Marmalade was the first preserve that we made. We were so proud of it that we could hardly bear to move it from the worktop to the larder, let alone eat it. Eventually we opened the first jar and lavished it on slice after slice of hot buttered toast.

We immediately christened it Intellectual Marmalade as so much ground work, research and care had gone into its manufacture. Visitors who spotted the label were wary of it at breakfast. Would it somehow have an effect on the brain? When they saw us slopping it onto our toast they happily did the same. No one ever mentioned the name.

We like dark old fashioned marmalade. We couldn’t find a recipe for this so we based our recipe on the classic Seville Orange Marmalade in Delia’s Complete Illustrated Cookery Course. We ignored the rolling boil stage and then let it simmer slowly for hours to achieve the dark colour and depth of taste. We tested it for set every twenty minutes. It nearly killed me (I was up for most of the night). Simmering for hours was a key tip from my mother whose marmalade is excellent (I suspect that her inspiration is Mrs Beeton, with knobs on). She wasn’t forthcoming when we dared to ask for the recipe. Update: my mother uses a Pru Leith recipe and adds a couple of tablespoonfuls of molasses to get the dark colour. We recommend the Delia recipe – but simmered very gently for a good six hours to achieve the dark colour and depth of taste naturally. However, I would recommend tasting it every hour or so. When you get the flavour that suits your palate bring the marmalade to a rolling boil immediately and test every 15 minutes for set.

Marmalade can be a bit of a palaver. It starts with hunting down and bagging the fruit. Despite many forays I couldn’t find any Seville oranges this year. Just as I was about to give up I saw them twinkling out in the Cambridge market on Monday. Investing my small change in three kilos of the fruit, I staggered back to the car park with just enough cash to release Jalopy from the gloomy depths.

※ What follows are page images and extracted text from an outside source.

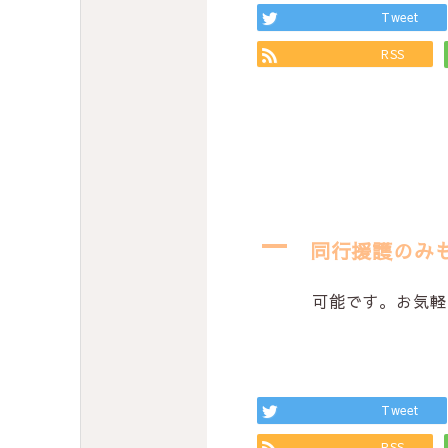
Tweet
RSS
A
同行援護のみ
可能です。お気軽
Tweet
RSS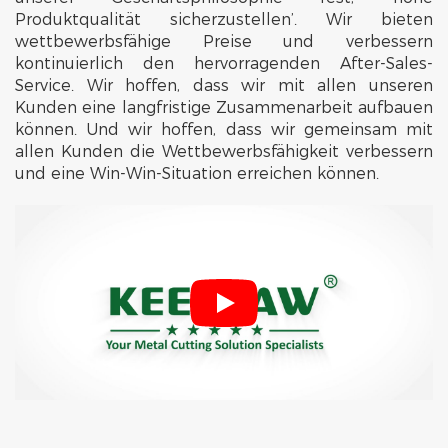
Produktqualität sicherzustellen’. Wir bieten
wettbewerbsfähige Preise und verbessern
kontinuierlich den hervorragenden After-Sales-
Service. Wir hoffen, dass wir mit allen unseren
Kunden eine langfristige Zusammenarbeit aufbauen
können. Und wir hoffen, dass wir gemeinsam mit
allen Kunden die Wettbewerbsfähigkeit verbessern
und eine Win-Win-Situation erreichen können.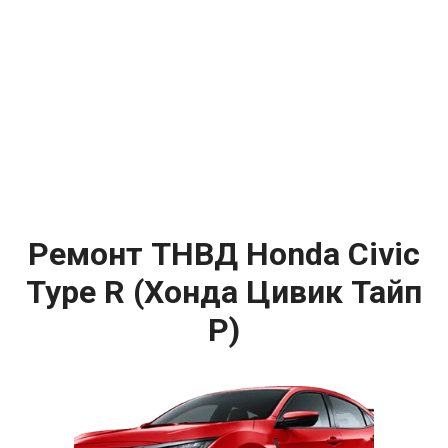
Ремонт ТНВД Honda Civic
Type R (Хонда Цивик Тайп
Р)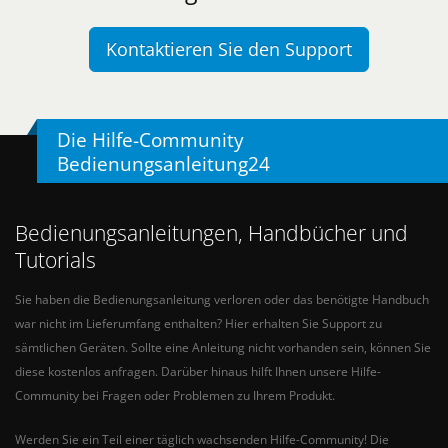
Kontaktieren Sie den Support
Die Hilfe-Community
Bedienungsanleitung24
Bedienungsanleitungen, Handbücher und
Tutorials
Sie haben die Bedienungsanleitung verloren oder das benötigte Handbuch
war nicht im Lieferumfang enthalten? Hier erhalten Sie Support zu
sämtlichen Geräten. Sollte eine Anleitung nicht vorhanden sein, können Sie
diese kostenlos anfragen. Darüber hinaus hilft Ihnen unsere Hilfe-
Community bei Fragen oder Problemen zu Ihrem Produkt.
Werden Sie ein Teil einer täglich wachsenden Hilfe-Community! Die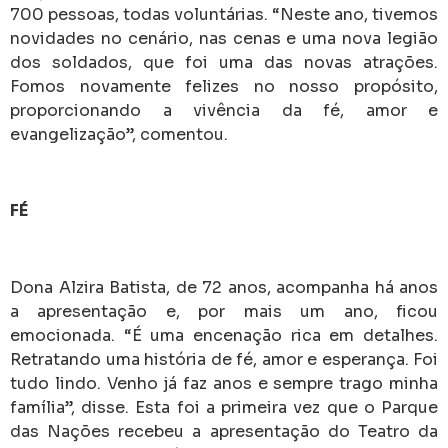
700 pessoas, todas voluntárias. “Neste ano, tivemos
novidades no cenário, nas cenas e uma nova legião
dos soldados, que foi uma das novas atrações.
Fomos novamente felizes no nosso propósito,
proporcionando a vivência da fé, amor e
evangelização”, comentou.
FÉ
Dona Alzira Batista, de 72 anos, acompanha há anos
a apresentação e, por mais um ano, ficou
emocionada. “É uma encenação rica em detalhes.
Retratando uma história de fé, amor e esperança. Foi
tudo lindo. Venho já faz anos e sempre trago minha
família”, disse. Esta foi a primeira vez que o Parque
das Nações recebeu a apresentação do Teatro da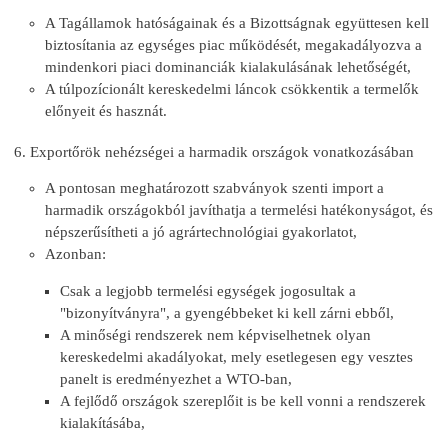
A Tagállamok hatóságainak és a Bizottságnak együttesen kell
biztosítania az egységes piac működését, megakadályozva a
mindenkori piaci dominanciák kialakulásának lehetőségét,
A túlpozícionált kereskedelmi láncok csökkentik a termelők
előnyeit és hasznát.
Exportőrök nehézségei a harmadik országok vonatkozásában
A pontosan meghatározott szabványok szenti import a
harmadik országokból javíthatja a termelési hatékonyságot, és
népszerűsítheti a jó agrártechnológiai gyakorlatot,
Azonban:
Csak a legjobb termelési egységek jogosultak a
"bizonyítványra", a gyengébbeket ki kell zárni ebből,
A minőségi rendszerek nem képviselhetnek olyan
kereskedelmi akadályokat, mely esetlegesen egy vesztes
panelt is eredményezhet a WTO-ban,
A fejlődő országok szereplőit is be kell vonni a rendszerek
kialakításába,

Having made no notes on the timings of our Intellectual Marmalade recipe, I couldn’t face another day/night of babysitting the bubbling vats. I was determined to find the best old fashioned marmalade recipe, with proper timings. A couple of days ago I discovered a Dark Chunky Marmalade recipe on Delia Online. It’s made in two steps, so it’s great if you are working full time as you can spread the process over two evenings (I would recommend a spreading the task over a weekend unless your evening starts at 15.00 hours). Seville oranges will survive happily in the fridge for at least a week. They keep for months in the freezer and, if you have the room, you can stash them and make fresh marmalade throughout the year.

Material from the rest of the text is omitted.